▸ **What you are asked to do**
Beneath this task are records; tally the lines in them that contain "масла" and report only the number.

═══ Records for the task

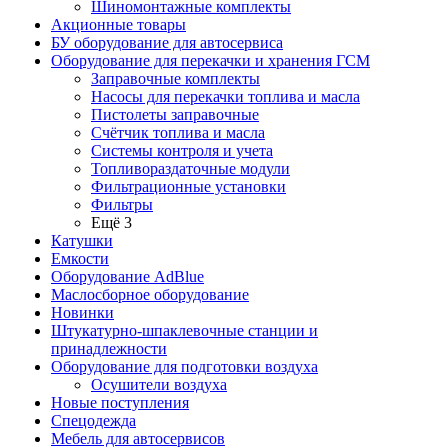
Шиномонтажные комплекты
Акционные товары
БУ оборудование для автосервиса
Оборудование для перекачки и хранения ГСМ
Заправочные комплекты
Насосы для перекачки топлива и масла
Пистолеты заправочные
Счётчик топлива и масла
Системы контроля и учета
Топливораздаточные модули
Фильтрационные установки
Фильтры
Ещё 3
Катушки
Емкости
Оборудование AdBlue
Маслосборное оборудование
Новинки
Штукатурно-шпаклевочные станции и
принадлежности
Оборудование для подготовки воздуха
Осушители воздуха
Новые поступления
Спецодежда
Мебель для автосервисов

══════

▸ **Finished task**
2